Responsabilidade partilhada, mas falhada

É certo que seria injusto apontar toda a culpa a apenas uma entidade. A UCI errou pela rigidez e pela falta de visão. Os organizadores falharam por não encontrarem uma solução que mantivesse as principais equipas em prova. E as próprias equipas também não ficam isentas: ao invés de procurar diálogo, entraram em rota de colisão. Em última análise, todo o sistema falhou.
O ciclismo gosta de se apresentar como uma comunidade, uma "família" unida por riscos e pelo amor à estrada. A UCI recorreu mesmo a essa expressão, mas uma família não coloca disputas acima da segurança. Uma família não esquece a perda de uma jovem atleta. Muriel Furrer merecia mais, e o pelotão de hoje merece mais.

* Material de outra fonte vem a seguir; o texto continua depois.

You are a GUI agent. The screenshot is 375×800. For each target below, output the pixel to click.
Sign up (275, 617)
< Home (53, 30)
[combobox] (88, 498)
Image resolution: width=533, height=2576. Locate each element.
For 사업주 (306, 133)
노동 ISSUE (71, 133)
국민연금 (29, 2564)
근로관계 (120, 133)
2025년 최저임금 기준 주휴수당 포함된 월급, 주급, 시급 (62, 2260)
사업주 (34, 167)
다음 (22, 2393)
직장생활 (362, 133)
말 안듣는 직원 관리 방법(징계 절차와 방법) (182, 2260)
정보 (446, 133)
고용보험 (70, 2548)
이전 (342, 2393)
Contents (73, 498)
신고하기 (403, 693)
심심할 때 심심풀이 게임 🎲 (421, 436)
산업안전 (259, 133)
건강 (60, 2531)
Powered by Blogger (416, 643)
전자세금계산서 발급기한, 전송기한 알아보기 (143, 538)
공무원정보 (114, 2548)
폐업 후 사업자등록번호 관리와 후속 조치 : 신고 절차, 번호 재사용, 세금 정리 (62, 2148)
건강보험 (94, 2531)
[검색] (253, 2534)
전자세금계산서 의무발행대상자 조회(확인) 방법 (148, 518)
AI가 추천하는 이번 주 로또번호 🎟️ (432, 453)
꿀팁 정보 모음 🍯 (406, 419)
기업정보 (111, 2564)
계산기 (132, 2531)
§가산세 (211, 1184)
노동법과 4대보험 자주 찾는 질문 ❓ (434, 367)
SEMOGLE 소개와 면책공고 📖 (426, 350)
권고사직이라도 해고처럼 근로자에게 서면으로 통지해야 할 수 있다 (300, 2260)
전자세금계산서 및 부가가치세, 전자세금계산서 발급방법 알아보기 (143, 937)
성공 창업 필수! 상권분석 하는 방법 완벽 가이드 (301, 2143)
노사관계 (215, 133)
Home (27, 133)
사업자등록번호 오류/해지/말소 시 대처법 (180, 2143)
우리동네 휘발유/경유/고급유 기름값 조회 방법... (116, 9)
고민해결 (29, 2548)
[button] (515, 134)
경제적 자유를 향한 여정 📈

Que o projeto-piloto destinado a proteger ciclistas tenha acabado por transformar a Volta à Romandia Feminina numa farsa é inaceitável. Mais do que um episódio infeliz, foi um escândalo. O desporto não pode continuar a tratar a segurança como um jogo de empurrões entre entidades que recusam assumir responsabilidades. Se o ciclismo quiser, de facto, honrar a memória de Muriel Furrer, terá de ir além de declarações formais e minutos de silêncio. Será preciso agir e mudar.
Enquanto isso não acontecer, o caos vivido nesta Volta à Romandia Feminina ficará como símbolo de um ciclismo que diz preocupar-se com a vida das suas atletas, mas que, na prática, nem sequer consegue chegar a acordo sobre como as proteger.